### What you have to do
Show the lines below where "Baolubao" occurs.

Page-level text extractions:

________

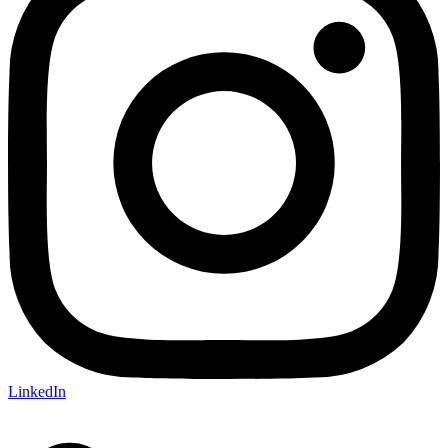
LinkedIn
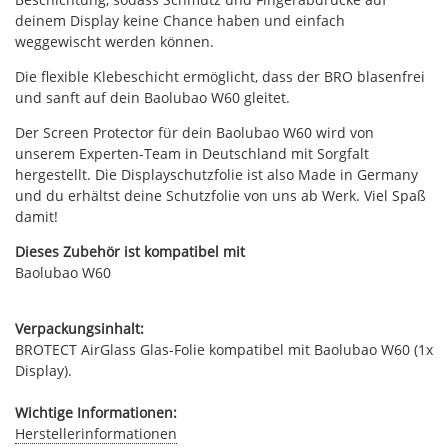
deinem Display keine Chance haben und einfach
weggewischt werden können.
Die flexible Klebeschicht ermöglicht, dass der BRO blasenfrei
und sanft auf dein Baolubao W60 gleitet.
Der Screen Protector für dein Baolubao W60 wird von
unserem Experten-Team in Deutschland mit Sorgfalt
hergestellt. Die Displayschutzfolie ist also Made in Germany
und du erhältst deine Schutzfolie von uns ab Werk. Viel Spaß
damit!
Dieses Zubehör ist kompatibel mit
Baolubao W60
Verpackungsinhalt:
BROTECT AirGlass Glas-Folie kompatibel mit Baolubao W60 (1x
Display).
Wichtige Informationen:
Herstellerinformationen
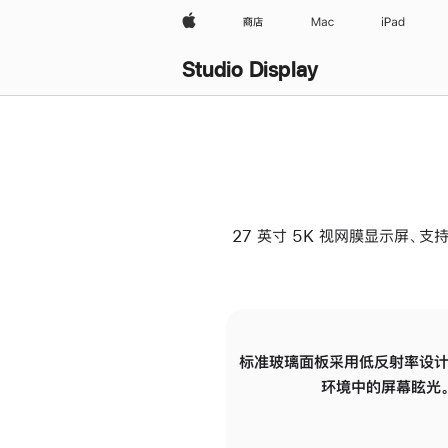
Apple
商店
Mac
iPad
Studio Display
27 英寸 5K 视网膜显示屏、支持
标准玻璃面板采用低反射率设计
环境中的屏幕眩光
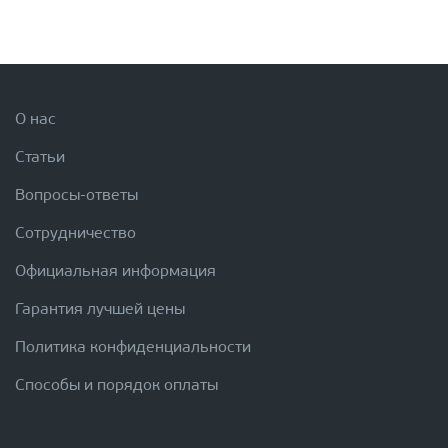
О нас
Статьи
Вопросы-ответы
Сотрудничество
Официальная информация
Гарантия лучшей цены
Политика конфиденциальности
Способы и порядок оплаты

________

### Written answer
und sanft auf dein Baolubao W60 gleitet.
Der Screen Protector für dein Baolubao W60 wird von
Baolubao W60
BROTECT AirGlass Glas-Folie kompatibel mit Baolubao W60 (1x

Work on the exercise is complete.